■ **The problem**
Look below for the line with "Bir yanıt yazın" and the line with "תוכן עניינים"; repeat exactly those two lines and all lines between them, but no pictures.

───── Material supplied ─────

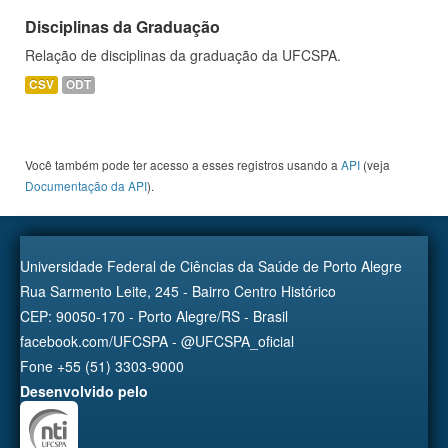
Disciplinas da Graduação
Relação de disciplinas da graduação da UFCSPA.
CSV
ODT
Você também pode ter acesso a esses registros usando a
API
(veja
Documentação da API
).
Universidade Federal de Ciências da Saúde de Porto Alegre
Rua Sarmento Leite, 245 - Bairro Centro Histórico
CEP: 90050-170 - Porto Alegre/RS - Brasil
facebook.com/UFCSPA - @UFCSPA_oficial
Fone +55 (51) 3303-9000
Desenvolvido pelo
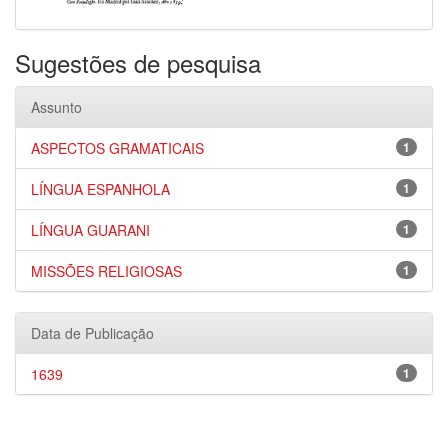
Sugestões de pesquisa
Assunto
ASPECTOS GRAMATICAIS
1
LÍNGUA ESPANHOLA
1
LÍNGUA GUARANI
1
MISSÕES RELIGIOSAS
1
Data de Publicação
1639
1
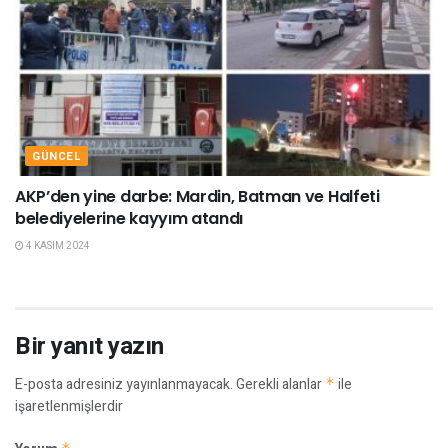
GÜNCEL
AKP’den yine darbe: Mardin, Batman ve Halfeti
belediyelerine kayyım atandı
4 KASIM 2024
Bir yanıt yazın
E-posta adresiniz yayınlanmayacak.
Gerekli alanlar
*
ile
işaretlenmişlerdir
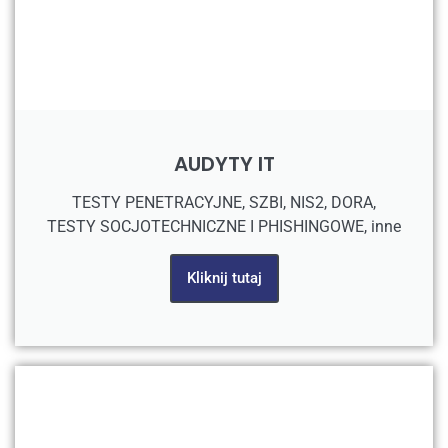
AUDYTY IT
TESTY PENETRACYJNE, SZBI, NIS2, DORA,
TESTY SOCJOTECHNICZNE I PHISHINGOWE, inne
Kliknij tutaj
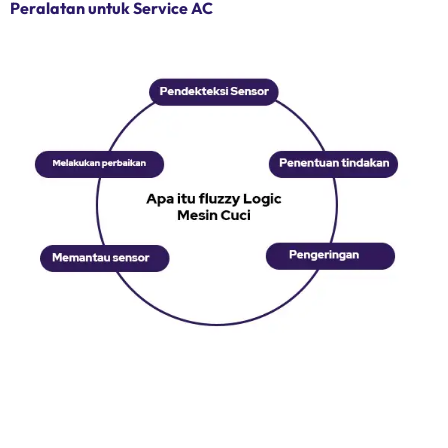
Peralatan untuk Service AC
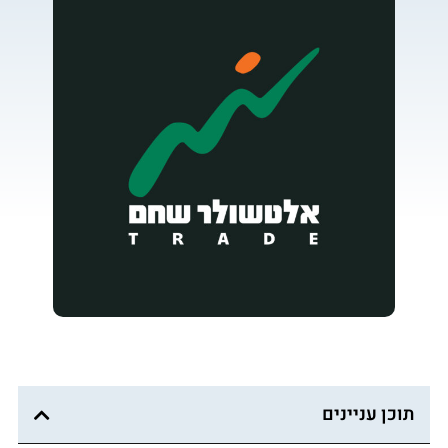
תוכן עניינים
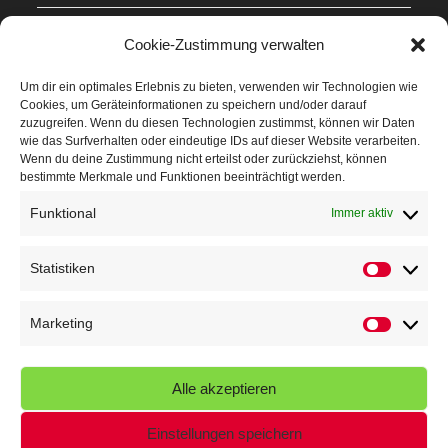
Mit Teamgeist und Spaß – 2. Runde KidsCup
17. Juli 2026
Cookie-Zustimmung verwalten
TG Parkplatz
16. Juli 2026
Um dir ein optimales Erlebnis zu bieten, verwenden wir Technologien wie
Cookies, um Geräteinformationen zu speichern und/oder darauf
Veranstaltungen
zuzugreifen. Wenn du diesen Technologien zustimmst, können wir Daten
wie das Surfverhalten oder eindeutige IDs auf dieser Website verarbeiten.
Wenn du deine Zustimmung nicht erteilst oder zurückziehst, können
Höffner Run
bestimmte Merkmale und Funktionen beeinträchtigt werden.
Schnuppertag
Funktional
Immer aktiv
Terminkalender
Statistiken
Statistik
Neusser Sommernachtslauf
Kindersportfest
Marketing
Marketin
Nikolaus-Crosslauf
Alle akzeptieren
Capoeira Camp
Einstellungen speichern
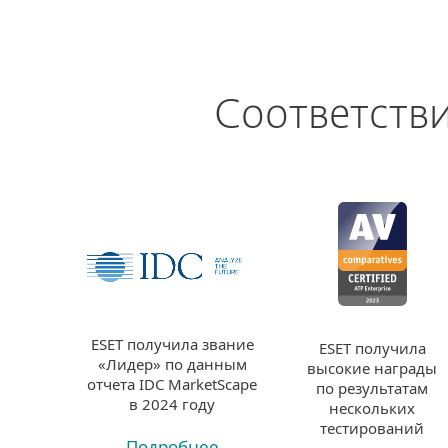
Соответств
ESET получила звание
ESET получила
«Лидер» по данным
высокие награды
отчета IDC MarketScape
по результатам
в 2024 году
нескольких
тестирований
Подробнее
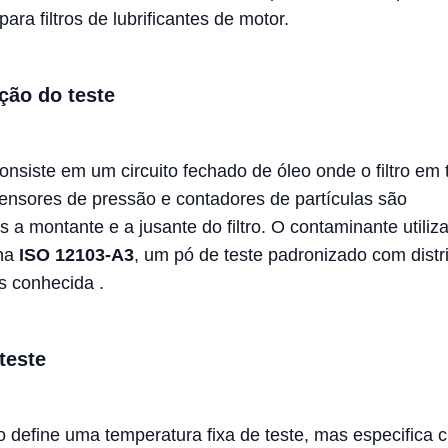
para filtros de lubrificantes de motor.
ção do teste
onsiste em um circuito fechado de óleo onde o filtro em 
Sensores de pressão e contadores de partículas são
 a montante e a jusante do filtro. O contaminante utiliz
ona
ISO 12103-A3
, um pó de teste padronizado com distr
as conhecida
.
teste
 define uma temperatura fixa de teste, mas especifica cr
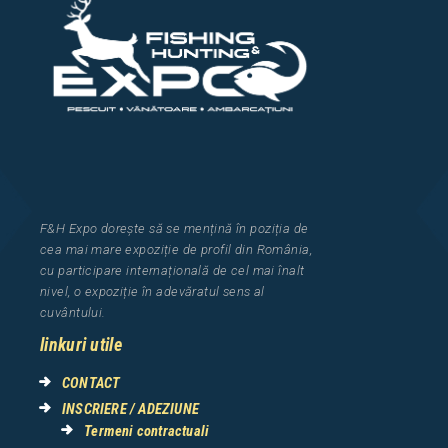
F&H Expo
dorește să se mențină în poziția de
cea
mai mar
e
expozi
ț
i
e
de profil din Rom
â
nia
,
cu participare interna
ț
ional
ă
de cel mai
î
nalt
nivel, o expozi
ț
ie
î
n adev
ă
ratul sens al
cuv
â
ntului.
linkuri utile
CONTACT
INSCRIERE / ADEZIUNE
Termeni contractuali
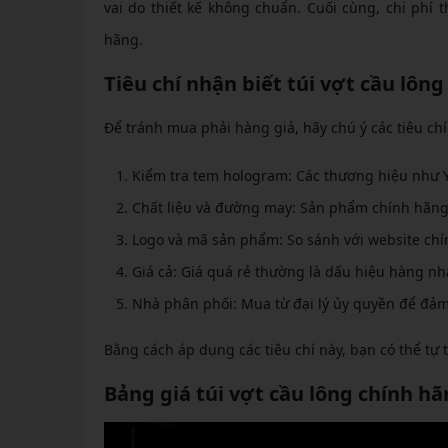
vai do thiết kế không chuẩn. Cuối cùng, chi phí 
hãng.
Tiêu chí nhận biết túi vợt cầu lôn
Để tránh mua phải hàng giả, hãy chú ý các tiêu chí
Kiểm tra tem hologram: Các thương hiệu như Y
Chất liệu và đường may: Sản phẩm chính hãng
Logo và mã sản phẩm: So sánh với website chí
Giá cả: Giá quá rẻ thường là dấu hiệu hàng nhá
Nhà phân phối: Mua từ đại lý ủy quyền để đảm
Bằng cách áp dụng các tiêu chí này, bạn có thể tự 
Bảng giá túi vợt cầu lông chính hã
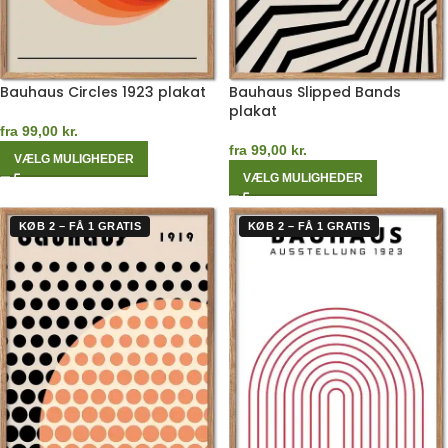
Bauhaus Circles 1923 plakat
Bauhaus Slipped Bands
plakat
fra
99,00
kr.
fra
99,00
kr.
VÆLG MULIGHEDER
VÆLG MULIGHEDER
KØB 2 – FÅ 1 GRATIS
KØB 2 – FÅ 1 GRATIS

─────

■ **Task result**
Bir yanıt yazın
E-posta adresiniz yayınlanmayacak.
Gerekli alanlar
*
ile
işaretlenmişlerdir
AUDYTY IT
TESTY PENETRACYJNE, SZBI, NIS2, DORA,
TESTY SOCJOTECHNICZNE I PHISHINGOWE, inne
Kliknij tutaj
Peralatan untuk Service AC
תוכן עניינים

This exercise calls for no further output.